Quality Supervision: Binary cross-entropy on DQA/QA subnet quality maps using pseudo-GT to enforce accurate trust-region localization (Bao et al., 2024).
Auxiliary Losses: Weak supervision on edge maps, attention regularization, or orthogonality constraints as in OCNF.
Joint Fine-tuning: End-to-end optimization over the fusion pipeline, with frozen or partially adaptable feature extractors depending on stage.

6. Experimental Validation and Empirical Findings

Empirical results consistently demonstrate that QDFNet architectures outperform static fusion and quality-unaware baselines, particularly under adverse or missing-modality conditions:

Salient Object Detection: On benchmarks such as NJUDS, NLPR, STEREO (with degraded depth), QDFNet achieves higher S-measure, F-measure, and lower MAE than traditional bi-stream or simple-add fusion. Quality modulation prevents collapse under poor depth (Chen et al., 2020).
VDT Saliency: On VDT-2048, QDFNet (QSF-Net) achieves S-measure improvement ( $0.9426\to0.9379$ drop when QA subnet ablated), and exhibits resilience in high-degradation scenarios (Bao et al., 2024).
Optical-SAR Detection: QDFNet maintains highest [email protected] (e.g., 76.6 at MR=0.3) and mAP (38.3 at MR=0.3) under synthetic missing-modalities, and OCNF/DMQA blocks exhibit additive improvements over either alone (Zhao et al., 27 Dec 2025).
Emotion Estimation: On Hume-Vidmimic2, QDFNet secures notable Pearson correlation gains (0.3626 tri-modal vs. 0.25 best baseline) and demonstrates limited performance drop under occlusion or noise—5% for dynamic fusion vs. 20% for static (Yu et al., 13 Mar 2025).

Ablation studies for QA subnetworks, dynamic weighting, and attention modules consistently validate their necessity.

7. Domain-Specific Implementations and Comparison

QDFNet’s core principle—dynamically weighting modalities/features according to estimated quality—proves adaptable across problem settings:

Remote Sensing (Optical-SAR): Introduction of token-based reliability and orthogonality-preserving fusion counters challenges in missing-modality, all-weather detection (Zhao et al., 27 Dec 2025).
RGB-D/VDT Saliency: Fine-grained spatially-varying fusion via DQA/QA subnets produces robust maps in scenes with unreliable depth/thermal modalities (Chen et al., 2020, Bao et al., 2024).
Emotion Recognition: Temporal quality inferencing and contrastive-aligned embedding support frame-resolved, multimodal interpretability (Yu et al., 13 Mar 2025).
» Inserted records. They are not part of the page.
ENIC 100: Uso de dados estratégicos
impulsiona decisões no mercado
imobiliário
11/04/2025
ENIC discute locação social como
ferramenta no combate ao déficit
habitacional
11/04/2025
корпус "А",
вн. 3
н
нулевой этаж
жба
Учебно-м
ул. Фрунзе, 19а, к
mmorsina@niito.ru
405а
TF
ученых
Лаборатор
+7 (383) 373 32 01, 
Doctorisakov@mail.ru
QDFNet outperforms non-quality-aware and prior SOTA methods in every published evaluation, particularly as the severity of multimodal degradation increases.
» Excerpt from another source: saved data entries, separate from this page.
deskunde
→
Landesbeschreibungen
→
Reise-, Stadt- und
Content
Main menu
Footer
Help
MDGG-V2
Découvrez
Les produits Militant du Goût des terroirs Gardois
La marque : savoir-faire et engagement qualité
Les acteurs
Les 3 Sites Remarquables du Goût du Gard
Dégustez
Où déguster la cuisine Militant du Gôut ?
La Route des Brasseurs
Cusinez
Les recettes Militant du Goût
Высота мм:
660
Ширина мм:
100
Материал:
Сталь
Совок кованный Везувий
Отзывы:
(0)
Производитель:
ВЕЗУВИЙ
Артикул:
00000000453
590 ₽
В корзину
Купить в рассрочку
QDFNet thus constitutes a principled, empirically validated family of architectures for robust multimodal inference under input quality variability, unifying dynamic reliability estimation and adaptive fusion in end-to-end deep networks. Its variant modules (DQA, QA, DMQA, OCNF, MLP-based gating) offer a toolkit for cross-domain application, extending from saliency and emotion to sensor fusion and object detection in challenging, real-world conditions.